Circle Collective presents What Doesn’t Float from the new production shingle Gummy Films (Luca Balser, Rachel Walden and Pauline Chalamet) in NYC at the Roxy Cinema with multiple sellouts and more showings added for next week ahead of the film’s LA opening on 10/6 at Brain Dead and a theatrical and festival tour throughout October.  The NYC opening features support from Posteritati, Red Hook’s iconic ‘Record Store’ owned by Bene Coopersmith — the film was shot throughout Red Hook and NYC. The indie film was granted a SAG-AFTRA promotional waiver. Pauline Chalamet (Sex Lives of College Girls) produced and stars along with Larry Fessenden (Depraved) and Keith Poulson (PVT Chat) as New Yorkers at their wit’s end.  
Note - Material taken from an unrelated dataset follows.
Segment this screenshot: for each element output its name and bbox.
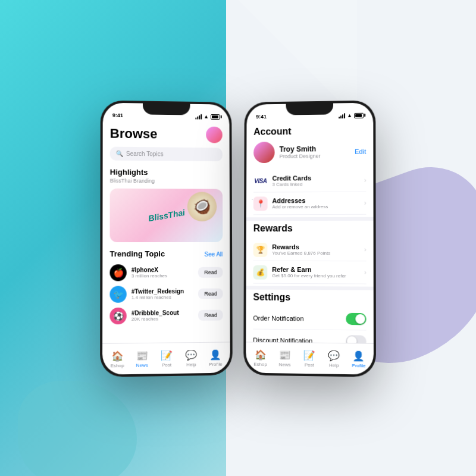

Cohen Media Group presents documentary The Storms of Jeremy Thomas at the Quad, expanding to LA and about ten other markets next week. The prolific and sometimes transgressive producer (The Last Emperor, Sexy Beast, Merry Christmas, Mr. Lawrence, Crash), on his annual drive from the UK to the Cannes Film Festival, talks cinema and his career with director Mark Cousins. Premiered at Cannes 2021. This week, Thomas took another drive, from TIFF to NYC for a special screening and Q&A with Sony Pictures Classics co-president Michael Barker. The Quad is featuring a retrospective of his work. 

UnCharitable from Abramorama, directed by Stephen Gyllenhall, premieres at NYC’s Village East, hitting LA’s Laemmle Royal Sept. 29. The documentary based on the book and TED talk by AIDS Rides and Breast Cancer Walk founder Dan Pallotta exposes that dark side of philanthropy. After three of the most dynamic and successful U.S. charities were shut down by conservative watchdogs, destroying lives and cutting off precious resources, many of the top influencers in the field knew something had to be done to overhaul the nonprofit sector. Beginning with Pallotta, whose Ted Talk on the subject has inspired top philanthropists and changemakers, the feature introduces a radical new way of giving, demanding that charities be freed from traditional sackcloth-and-ashes constraints. Interviews with TED CEO Chris Anderson, Steve Nardizzi (co-founder, Wounded Warrior Project), Darren Walker (Ford Foundation president), and actor Edward Norton (Crowdrise Founder).